The success of the individual investment accounts hinges on whether Americans and their employers—who can contribute up to $2,500 per year without counting it as taxable income—will be able to consistently and meaningfully invest money in the accounts until their children turn 18, considering that about a quarter of US households are living paycheck to paycheck, according to a recent poll.
"Do you know many families in 2025 that would describe themselves as having a spare $5,000 per year to immediately start investing in a government-backed investment account, even if that might be relatively sound financial strategy? Or are the families in your orbit already scraping to get by, without being able to commit much attention to investing in the future?" asked Vorel, adding that the artificial intelligence "bubble" is widely expected to soon burst and drag the stock market in which Trump is urging families to invest "into a deep pit of despair."

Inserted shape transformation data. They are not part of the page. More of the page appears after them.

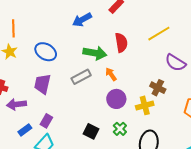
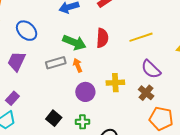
orange arrow: (111, 74) -> (78, 65), moved
brown cross: (158, 88) -> (146, 93), moved
yellow cross: (145, 105) -> (115, 83), moved
green cross: (120, 129) -> (83, 122), turned 32

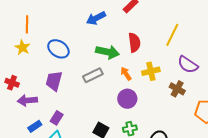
yellow line: (141, 37) -> (172, 35), turned -35
orange arrow: (78, 65) -> (126, 74), moved
yellow cross: (115, 83) -> (151, 71), moved
brown cross: (146, 93) -> (177, 89), moved

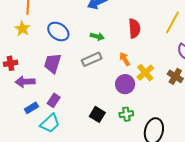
green arrow: (108, 52) -> (97, 36), moved, size x0.6
yellow cross: (151, 71) -> (145, 73), moved, turned -30
red cross: (12, 83) -> (11, 63), turned -32

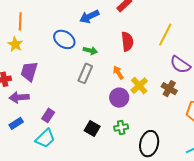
blue ellipse: (58, 31) -> (64, 39), moved
gray rectangle: (92, 59) -> (85, 73), turned -42
purple trapezoid: (53, 63) -> (29, 71), moved
blue rectangle: (31, 108) -> (16, 123), moved

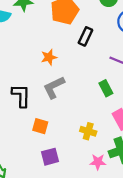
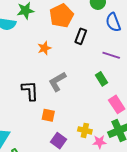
orange star: (49, 57) -> (44, 48), moved
yellow cross: (88, 131) -> (85, 130), moved
purple square: (50, 157) -> (58, 141), turned -35

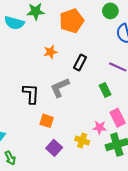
black rectangle: (81, 36) -> (80, 62), moved
pink star: (99, 142) -> (100, 128), moved

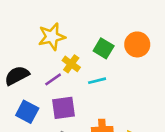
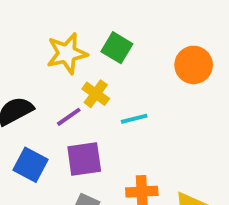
green square: (104, 48) -> (117, 48), moved

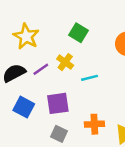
yellow star: (67, 53) -> (26, 36), moved, turned -30
purple line: (69, 117) -> (41, 69), moved

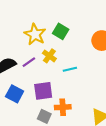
yellow star: (26, 36) -> (35, 34), moved
orange cross: (94, 124) -> (63, 107), moved

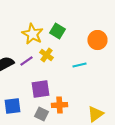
cyan line: (70, 69) -> (79, 65), moved
blue square: (15, 94) -> (12, 106), moved, turned -36

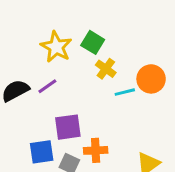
orange circle: (97, 40) -> (151, 79), moved
yellow cross: (46, 55) -> (106, 69), moved
blue square: (12, 106) -> (42, 152), moved

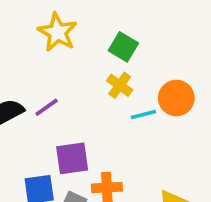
green square: (93, 42) -> (123, 47), moved
yellow star: (56, 47) -> (58, 32), moved

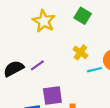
green square: (123, 47) -> (83, 16), moved

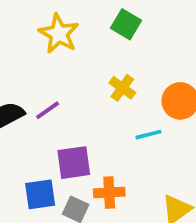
cyan line: (94, 70) -> (148, 135), moved

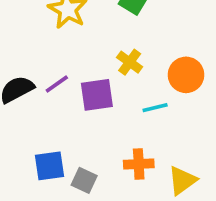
purple square: (74, 163) -> (97, 95), moved
orange cross: (109, 193) -> (139, 164), moved

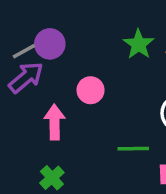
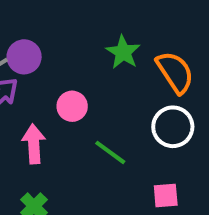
green line: (133, 149) -> (110, 152), moved, turned 40

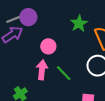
pink arrow: (34, 144) -> (42, 70), moved

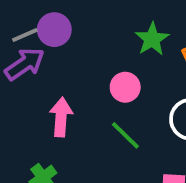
pink circle: (48, 46) -> (125, 87), moved
pink arrow: (42, 70) -> (61, 117), moved

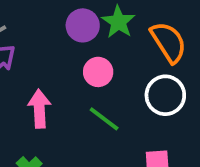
purple circle: (54, 30) -> (83, 25), moved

"As is so often the case, the families most benefited by the concept of Trump Accounts will be those ones who are already on the best financial footing, aka the wealthiest Americans," he wrote.
Jonathan Cohn of Progressive Mass was among those who said the Dells' investment only served to demonstrate how "they should pay more in taxes" to ensure all US children can benefit from public, not private, investment in education, healthcare, and other social supports.
"The government should not be funding only what can secure the sympathies of erratic rich people," said Cohn.
The NWLC argued the Trump Accounts are an example of the White House's embrace of "pronatalism"—the belief that the government should incentivize Americans to have more children—but fall short of being a policy that would actually make a measurable positive impact on families.
“In the end, this policy mirrors the rest of the law: another giveaway to the richest Americans that leaves everyone else further behind," said Matsui. "If the White House were serious about supporting families struggling with the costs of living, it would be advocating for investments in childcare, an expanded Child Tax Credit, and undoing the historic cuts to SNAP and Medicaid.”